I upgraded from 7.2 to 8.0 and then 8.0 to 8.2
After the upgrade to our distributed deployment, I am getting bombarded with email Health Alerts.
"sum_top3_cpu_percs__max_last_3m" is red due to the following: "Sum of 3 highest per-cpu iowaits reached red threshold of 15"
"avg_cpu__max_perc_last_3m" is red due to the following: "System iowait reached red threshold of 3"
"single_cpu__max_perc_last_3m" is red due to the following: "Maximum per-cpu iowait reached red threshold of 10"
I was getting them on my Indexers yesterday but this morning it seems to be our Enterprise Security SH, our Deployment Server, and our regular Search Head.
I am unable to disable these alerts due to our Company's policy.
What can I do to either a.) resolve this cpu/iowait issue or b.) change the alert settings?
I don't notice a difference in performance. I'm just curious as to what's causing this CPU usage spike?
Because it seems to me - as in the example of avg cpu max percent if the CPU usage is above 3%, it is going to alert me?
You can change the thresholds on each enterprise instance. Most of what is described here is locally configured on each instance. See Answers https://community.splunk.com/t5/Splunk-Enterprise/Where-do-I-configure-the-health-conf-so-that-I-can...
You can change them via health.conf https://docs.splunk.com/Documentation/Splunk/latest/Admin/Healthconf
I think many have found the iowait check too sensitive in 8.2...including myself
For more details on this issue, go to the following Splunk Answer: https://community.splunk.com/t5/Splunk-Enterprise/Cannot-Disable-Health-Report-Features-in-8-2-2/m-p...
Splunk have now updated their documentation regarding disable health report features.
It states in a box:
"If distributed health reporting is enabled for your deployment, disabling a feature on the local instance will not be reflected in the health report."
It seems, the workaround to disable a feature in +8.2 has just became a feature. The old behavior in +8.1 in which you could disable a single feature regardless of distributed health report has been "improved"/
My case(s) with Splunk Support were #2733102 and #2737559 .. SPL-213405 is Splunk's internal JIRA to track this issue. It may, or not, then show up on Splunk's release notes as known issue. It's still being investigated. If you deal with Support you can ask to link with it.

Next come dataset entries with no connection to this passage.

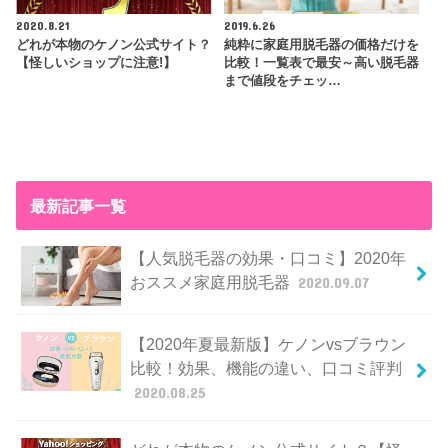
2020.8.21
2019.6.26
どれが本物のケノン公式サイト？
純粋に家庭用脱毛器の価格だけを
【怪しいショップに注意!】
比較！一覧表で最安～高い脱毛器
まで値段をチェッ…
最新記事一覧
【人気脱毛器の効果・口コミ】2020年
おススメ家庭用脱毛器
2020.09.07
【2020年夏最新版】ケノンvsブラウン
比較！効果、機能の違い、口コミ評判
2020.08.25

My issue is that Docs say "You can disable any feature (...) for example, if you want to exclude a feature's status from the health report". So we expect to be able to disable a specific feature (i.e. Buckets) without requiring to disable distributed_health_reporter, which would also disable/hide a lot of other features if we're on a typical topology where we have search head clusters and clustered indexers. In other words, tell the Search Head to gray out a Indexer peer feature even if that peer is reporting health.